Me: You said that there were students who were interested in the moon artistically and historically, how do you feel about people who have other talents and are interested in the missions, their contributions? For example, the class who named the probes? I know there are a lot of engineers who, when they see artistic stuff, they don't understand it, or they say, "Oh, that's nice, but whatever", so how do you feel about other talents contributing?

MZ: Last year, for MIT's 150th anniversary, they had five institute symposia. I co-organized one on exploration, and as part of the exploration symposium, we had a storyteller come and tell stories about exploration, and we held a student competition, and we held an art exhibit, because we wanted exploration not just to be about the technology and the science.

We thought that "exploration" really should cover all aspects of endeavor -- the humanities, the social sciences, all of that comes into it. We all felt the same way, to the extent that you could broaden up the participation to encompass everybody's interests. Because exploration, it's so much fun!

Me: Yes.

MZ: What could be better than discovering something? So we broaden it -- everybody's good at something. Not everybody's good at math and science, although we're hoping to help people find talents in that field, but there are people with talents in literature and the arts and it's fantastic if all of these elements can be brought to bear on this problem. Artists are able to see things that I wouldn't see if I looked at something.

Me: I really do think it's incredible sometimes, when you have people with different talents who are talking about the same thing, and you have people who can make -- I'm an archeologist -- historical connections. I remember when the Mars rovers first landed, there was this really great article in National Geographic where they mentioned that each of the rovers had one arm, and they were comparing it to John Wesley Powell, who was an explorer of the Grand Canyon, who had only one arm.

MZ: Right.

Me: And they made all of these really great comparisons, and they were saying, surely the spirit of John Wesley Powell is riding with us on Mars, and I went, "That is so..."

MZ: It's great.

Me: That's a really great thought.

MZ: I hadn't seen that, but it's really good.

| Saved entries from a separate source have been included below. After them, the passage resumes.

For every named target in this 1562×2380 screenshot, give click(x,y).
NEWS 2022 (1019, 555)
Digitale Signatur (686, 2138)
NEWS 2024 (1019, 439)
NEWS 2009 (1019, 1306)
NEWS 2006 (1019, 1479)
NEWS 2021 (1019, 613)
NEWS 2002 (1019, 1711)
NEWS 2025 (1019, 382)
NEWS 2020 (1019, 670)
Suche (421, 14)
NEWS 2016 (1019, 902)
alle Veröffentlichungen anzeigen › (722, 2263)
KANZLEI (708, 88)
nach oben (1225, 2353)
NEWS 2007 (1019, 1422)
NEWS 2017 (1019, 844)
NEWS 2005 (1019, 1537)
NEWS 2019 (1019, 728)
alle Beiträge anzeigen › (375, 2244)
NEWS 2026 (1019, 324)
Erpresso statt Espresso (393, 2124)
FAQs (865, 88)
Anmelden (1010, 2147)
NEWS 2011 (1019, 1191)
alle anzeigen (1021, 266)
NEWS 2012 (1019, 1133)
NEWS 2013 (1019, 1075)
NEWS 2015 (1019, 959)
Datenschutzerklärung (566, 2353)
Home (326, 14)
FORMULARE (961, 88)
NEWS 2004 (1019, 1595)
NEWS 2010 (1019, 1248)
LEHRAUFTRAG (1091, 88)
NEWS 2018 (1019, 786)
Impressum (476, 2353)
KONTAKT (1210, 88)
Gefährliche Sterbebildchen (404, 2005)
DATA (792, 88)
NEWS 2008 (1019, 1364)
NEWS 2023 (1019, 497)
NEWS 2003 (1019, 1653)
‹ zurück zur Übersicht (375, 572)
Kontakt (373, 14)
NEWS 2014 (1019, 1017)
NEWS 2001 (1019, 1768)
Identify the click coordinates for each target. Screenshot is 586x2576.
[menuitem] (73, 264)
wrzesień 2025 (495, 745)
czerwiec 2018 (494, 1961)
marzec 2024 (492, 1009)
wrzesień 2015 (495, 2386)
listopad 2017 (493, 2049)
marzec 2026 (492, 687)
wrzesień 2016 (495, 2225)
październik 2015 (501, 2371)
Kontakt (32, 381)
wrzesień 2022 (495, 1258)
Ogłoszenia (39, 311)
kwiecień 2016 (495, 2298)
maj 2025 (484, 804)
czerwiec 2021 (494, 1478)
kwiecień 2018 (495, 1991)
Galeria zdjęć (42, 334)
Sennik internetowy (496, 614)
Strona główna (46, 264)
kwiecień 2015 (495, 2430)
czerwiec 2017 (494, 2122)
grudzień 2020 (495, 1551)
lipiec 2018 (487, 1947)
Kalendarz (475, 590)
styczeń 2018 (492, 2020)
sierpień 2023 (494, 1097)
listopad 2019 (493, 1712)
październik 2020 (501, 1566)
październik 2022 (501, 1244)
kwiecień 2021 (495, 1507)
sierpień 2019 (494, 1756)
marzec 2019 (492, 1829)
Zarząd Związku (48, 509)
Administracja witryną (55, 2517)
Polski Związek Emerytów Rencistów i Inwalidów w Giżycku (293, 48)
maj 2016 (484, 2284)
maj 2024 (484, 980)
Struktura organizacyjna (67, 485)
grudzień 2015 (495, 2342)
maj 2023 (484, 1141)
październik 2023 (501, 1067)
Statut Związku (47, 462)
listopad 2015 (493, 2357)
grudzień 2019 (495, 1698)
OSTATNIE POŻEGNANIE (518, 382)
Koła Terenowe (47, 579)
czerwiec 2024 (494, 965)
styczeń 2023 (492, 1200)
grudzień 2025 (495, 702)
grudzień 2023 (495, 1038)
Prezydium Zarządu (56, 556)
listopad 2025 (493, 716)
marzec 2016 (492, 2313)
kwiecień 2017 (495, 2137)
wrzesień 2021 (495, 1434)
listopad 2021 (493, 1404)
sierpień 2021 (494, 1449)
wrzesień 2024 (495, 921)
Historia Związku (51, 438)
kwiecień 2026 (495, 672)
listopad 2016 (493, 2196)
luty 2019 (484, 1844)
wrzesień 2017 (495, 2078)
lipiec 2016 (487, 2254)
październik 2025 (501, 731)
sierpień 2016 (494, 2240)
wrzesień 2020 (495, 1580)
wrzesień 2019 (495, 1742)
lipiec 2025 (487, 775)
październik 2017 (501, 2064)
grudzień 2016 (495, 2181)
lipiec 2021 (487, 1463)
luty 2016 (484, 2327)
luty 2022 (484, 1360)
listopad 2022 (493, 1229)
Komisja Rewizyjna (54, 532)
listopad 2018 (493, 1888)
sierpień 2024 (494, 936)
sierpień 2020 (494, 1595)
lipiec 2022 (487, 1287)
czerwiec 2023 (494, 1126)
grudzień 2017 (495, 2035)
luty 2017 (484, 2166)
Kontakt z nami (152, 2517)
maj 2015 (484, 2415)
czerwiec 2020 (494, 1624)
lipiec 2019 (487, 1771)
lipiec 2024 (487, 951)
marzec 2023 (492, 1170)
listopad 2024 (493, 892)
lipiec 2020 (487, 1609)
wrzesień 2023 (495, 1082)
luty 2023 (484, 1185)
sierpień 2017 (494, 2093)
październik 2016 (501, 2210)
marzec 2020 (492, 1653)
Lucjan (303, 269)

Me: Now, I asked you this question before, when we were at the Mars event with Dr. Elachi, and I guess I want to ask it again for the blog post now. You said when the probes were launched that they were like your children, and you were thinking of them as GRAIL A and GRAIL B, because that's what they were called. Now they have names, they're Ebb and Flow, do you think of them as Ebb and Flow in your head?

MZ: Yes, I do. Although for the software, we use "A" and "B", we always put "Ebb and Flow" in parentheses now, to give them names. The names have been very popular. A lot of people out there know the names. It's interesting, because the two of them were designed to be nearly identical, but they have slightly different behavior.

Me: That's just what I was going to ask.

MZ: It's very slight, in terms of battery charging levels. Slight, slight, slight differences that don't really make a difference in the performance, but it's just like you have children, and children are different, these spacecrafts are different. You can sort of at this point predict what their behavior will be.

Me: I've been following them since the beginning, and I've heard people talk about the Spirit and Opportunity rovers as having personalities, because we have had so many experiences to judge by.

MZ: They behave.

Me: Yeah.

MZ: I'll tell you, my spacecrafts, they behave really well, it's easier to predict what they'll do than it is to predict what my friends or family will do, because people can be somewhat unpredictable!

Me: You said that you built your own telescopes when you were younger, what other projects did you do as a science enthusiast when you were younger?

MZ: When I was growing up, I lived in eastern Pennsylvania, in anthracite country. I built my own telescopes, I taught myself optics, and I ground my own lenses, I made my own eyepieces. And I spent lots, and lots, and lots of time looking up at the sky. So I knew the night sky like the back of my hand.

I did a lot of that, I did some geology, but not as much. Space was really my thing. Building equipment, too.

Me: I see you've got a LEGO box [here in your office]. Did you play with LEGO?

MZ: I did play with LEGO. [I follow her over to look at a LEGO model spacecraft on her desk]

Me: Ohhhhh, that's awesome!

MZ: Yeah, that's the Lunar Reconnaissance Orbiter, we have that in LEGO.

Me: Is that a kit?

MZ: Yes, I think you can probably order it online.

Me: That's incredible, can I take pictures of that later?

MZ: Sure.

Me: So you still build with LEGO?

MZ: I still do, although I had an undergrad build that.

Me: I know that there's a petition to make a Curiosity LEGO set and I really hope they work that out.

MZ: They probably will.

Me: Thank you so much, I don't want to take any more of your time, I got a lot of really good data. Thank you for your time.

That night, it was clear, and the Boston University Astronomical Society had a meeting. While some of the more technically-minded students were photographing the moon with a computer-controlled telescope, I looked through its eyepiece. The view was still and crisp, with mountains and craters clearly visible. During our conversation, both Professor Zuber and I had generically referred to the moon as "a planet" because we were comparing it to planets, even though the moon is technically a satellite of the Earth, and now I understood why -- the moon may not be a planet, but it is a WORLD, a real place, with its own geology and geography, a place that can be visited and studied.